Abdur Razzak 44.915254 118
Albie Morkel 41.538462 65
Andrew Flintoff 43.636364 110
Andrew Symonds 20.833333 72
Brett Lee 42.763158 152
I couldn't think of anything else but this;
I've created a new DataFrame;
new_df = pd.DataFrame({'size':data1.groupby(['bowler']).size(),'per':list(per_of_runs_all_bowl.values)})

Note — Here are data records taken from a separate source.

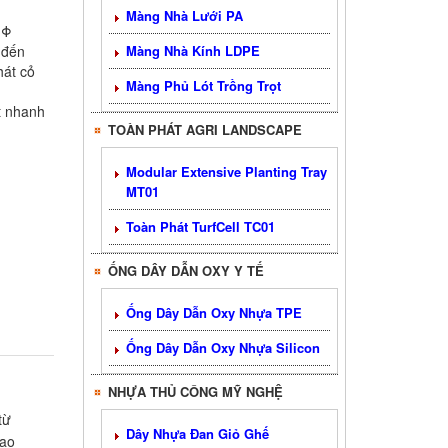
.
Màng Nhà Lưới PA
 Φ
 đến
Màng Nhà Kính LDPE
hát cỏ
Màng Phủ Lót Trồng Trọt
t nhanh
TOÀN PHÁT AGRI LANDSCAPE
Modular Extensive Planting Tray
MT01
Toàn Phát TurfCell TC01
ỐNG DÂY DẪN OXY Y TẾ
Ống Dây Dẫn Oxy Nhựa TPE
Ống Dây Dẫn Oxy Nhựa Silicon
NHỰA THỦ CÔNG MỸ NGHỆ
từ
Dây Nhựa Đan Giỏ Ghế
cao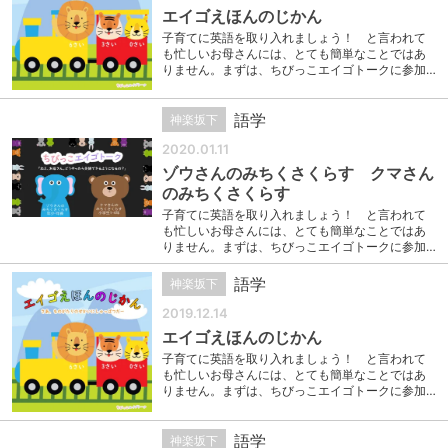
エイゴえほんのじかん
子育てに英語を取り入れましょう！ と言われて
も忙しいお母さんには、とても簡単なことではあ
りません。まずは、ちびっこエイゴトークに参加…
語学
神楽坂下
2020.01.11
ゾウさんのみちくさくらす クマさん
のみちくさくらす
子育てに英語を取り入れましょう！ と言われて
も忙しいお母さんには、とても簡単なことではあ
りません。まずは、ちびっこエイゴトークに参加…
語学
神楽坂下
2019.12.14
エイゴえほんのじかん
子育てに英語を取り入れましょう！ と言われて
も忙しいお母さんには、とても簡単なことではあ
りません。まずは、ちびっこエイゴトークに参加…
語学
神楽坂下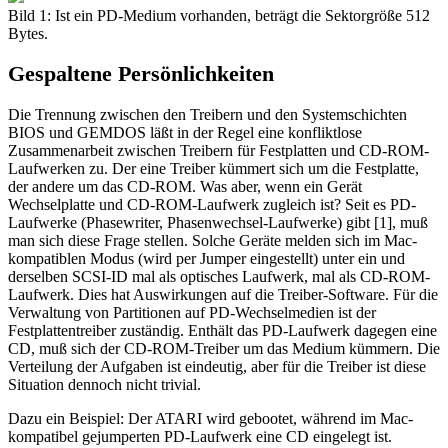
Bild 1: Ist ein PD-Medium vorhanden, beträgt die Sektorgröße 512
Bytes.
Gespaltene Persönlichkeiten
Die Trennung zwischen den Treibern und den Systemschichten
BIOS und GEMDOS läßt in der Regel eine konfliktlose
Zusammenarbeit zwischen Treibern für Festplatten und CD-ROM-
Laufwerken zu. Der eine Treiber kümmert sich um die Festplatte,
der andere um das CD-ROM. Was aber, wenn ein Gerät
Wechselplatte und CD-ROM-Laufwerk zugleich ist? Seit es PD-
Laufwerke (Phasewriter, Phasenwechsel-Laufwerke) gibt [1], muß
man sich diese Frage stellen. Solche Geräte melden sich im Mac-
kompatiblen Modus (wird per Jumper eingestellt) unter ein und
derselben SCSI-ID mal als optisches Laufwerk, mal als CD-ROM-
Laufwerk. Dies hat Auswirkungen auf die Treiber-Software. Für die
Verwaltung von Partitionen auf PD-Wechselmedien ist der
Festplattentreiber zuständig. Enthält das PD-Laufwerk dagegen eine
CD, muß sich der CD-ROM-Treiber um das Medium kümmern. Die
Verteilung der Aufgaben ist eindeutig, aber für die Treiber ist diese
Situation dennoch nicht trivial.
Dazu ein Beispiel: Der ATARI wird gebootet, während im Mac-
kompatibel gejumperten PD-Laufwerk eine CD eingelegt ist.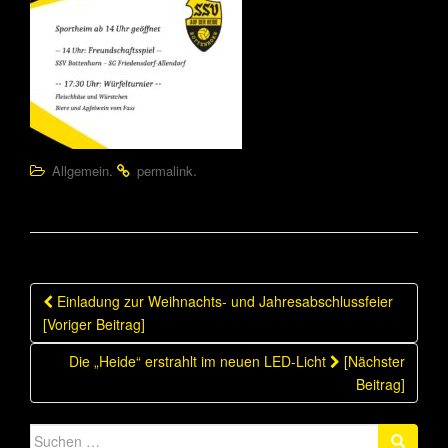
.
.
Allgemein
permalink
Beitragsnavigation
Einladung zur Weihnachts- und Jahresabschlussfeier
[Voriger Beitrag]
Die „Heide“ erstrahlt im neuen LED-Licht
[Nächster
Beitrag]
Suche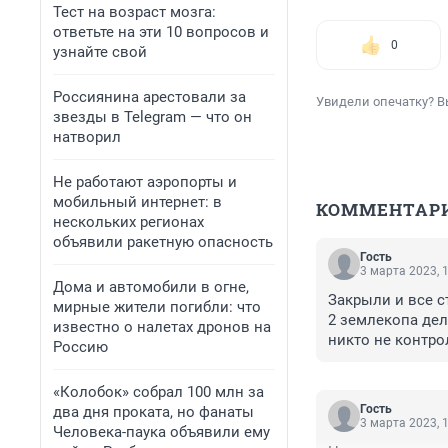
Тест на возраст мозга:
ответьте на эти 10 вопросов и
0
узнайте свой
Россиянина арестовали за
Увидели опечатку? В
звезды в Telegram — что он
натворил
Не работают аэропорты и
мобильный интернет: в
КОММЕНТАР
нескольких регионах
объявили ракетную опасность
Гость
3 марта 2023, 
Дома и автомобили в огне,
Закрыли и все ст
мирные жители погибли: что
2 землекопа дел
известно о налетах дронов на
никто не контро
Россию
«Колобок» собрал 100 млн за
Гость
два дня проката, но фанаты
3 марта 2023, 
Человека-паука объявили ему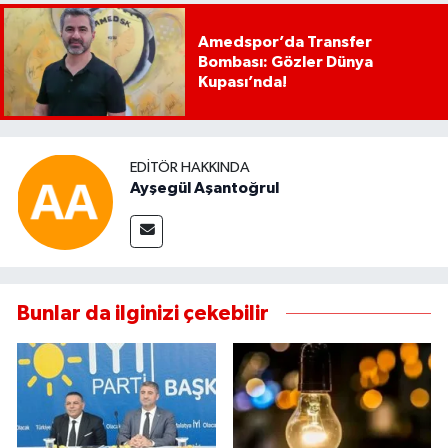
Amedspor’da Transfer
Bombası: Gözler Dünya
Kupası’nda!
EDITÖR HAKKINDA
Ayşegül Aşantoğrul
Bunlar da ilginizi çekebilir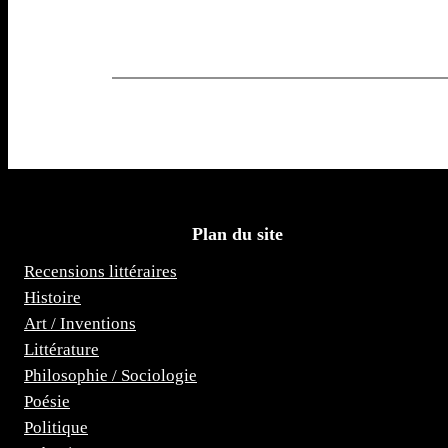
Plan du site
Recensions littéraires
Histoire
Art / Inventions
Littérature
Philosophie / Sociologie
Poésie
Politique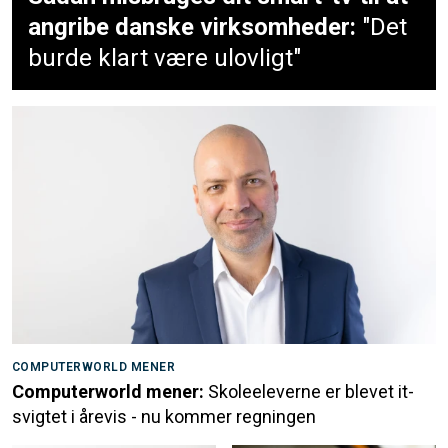
angribe danske virksomheder:
"Det
burde klart være ulovligt"
COMPUTERWORLD MENER
Computerworld mener:
Skoleeleverne er blevet it-
svigtet i årevis - nu kommer regningen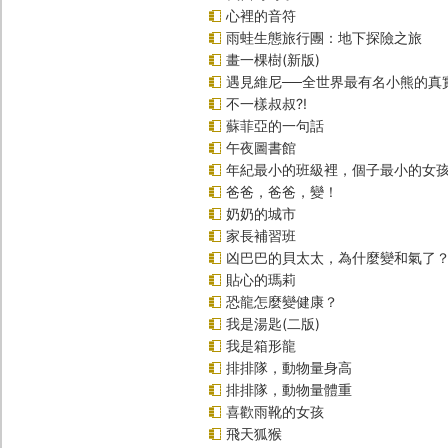
心裡的音符
雨蛙生態旅行團：地下探險之旅
畫一棵樹(新版)
遇見維尼──全世界最有名小熊的真
不一樣叔叔?!
蘇菲亞的一句話
午夜圖書館
年紀最小的班級裡，個子最小的女孩
爸爸，爸爸，變！
奶奶的城市
家長補習班
凶巴巴的貝太太，為什麼變和氣了
貼心的瑪莉
恐龍怎麼變健康？
我是湯匙(二版)
我是箱形龍
排排隊，動物量身高
排排隊，動物量體重
喜歡雨靴的女孩
飛天狐猴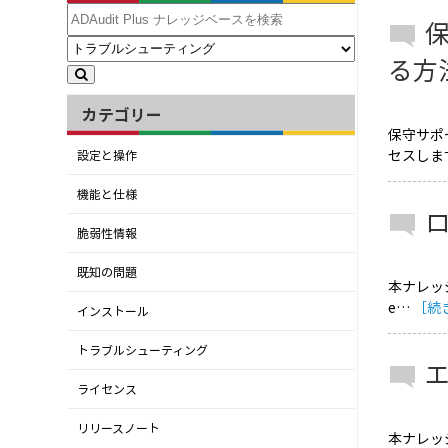
る方
カテゴリー
保守サポ
セスします
設定と操作
機能と仕様
脆弱性情報
既知の問題
本ナレッ
e…
［続
インストール
トラブルシューティング
ライセンス
リリースノート
本ナレッ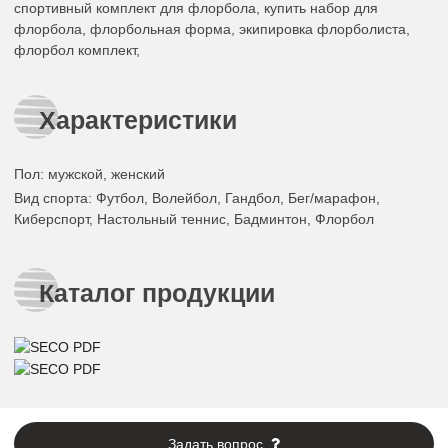
спортивный комплект для флорбола, купить набор для
флорбола, флорбольная форма, экипировка флорболиста,
флорбол комплект,
Характеристики
Пол
: мужской, женский
Вид спорта
: Футбол, Волейбол, Гандбол, Бег/марафон,
Киберспорт, Настольный теннис, Бадминтон, Флорбол
Каталог продукции
Задать вопрос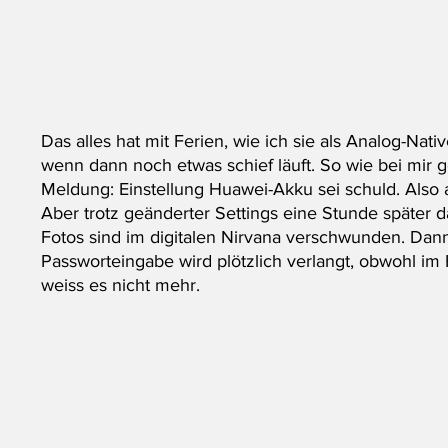
Das alles hat mit Ferien, wie ich sie als Analog-Na
wenn dann noch etwas schief läuft. So wie bei mir ge
Meldung: Einstellung Huawei-Akku sei schuld. Also
Aber trotz geänderter Settings eine Stunde später d
Fotos sind im digitalen Nirvana verschwunden. Dann
Passworteingabe wird plötzlich verlangt, obwohl i
weiss es nicht mehr.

and then filtered based on the size;
new_df_fil = new_df[new_df['size'] > 60]
per size
bowler
Abdur Razzak 4.237288 118
Albie Morkel 9.230769 65
Andrew Flintoff 8.181818 110
Andrew Symonds 15.277778 72
Brett Lee 10.526316 152
But is this efficient? I'm sure there must be 'pythonic' & 'panda-ic' ways of doing this!
Try this:
df = pd.DataFrame({'size': data1.groupby(['bowler']).size(), 'percent of runs':per_of_runs_all_bowl})
df[df['size'] > 60]
And this solution is fairly efficient.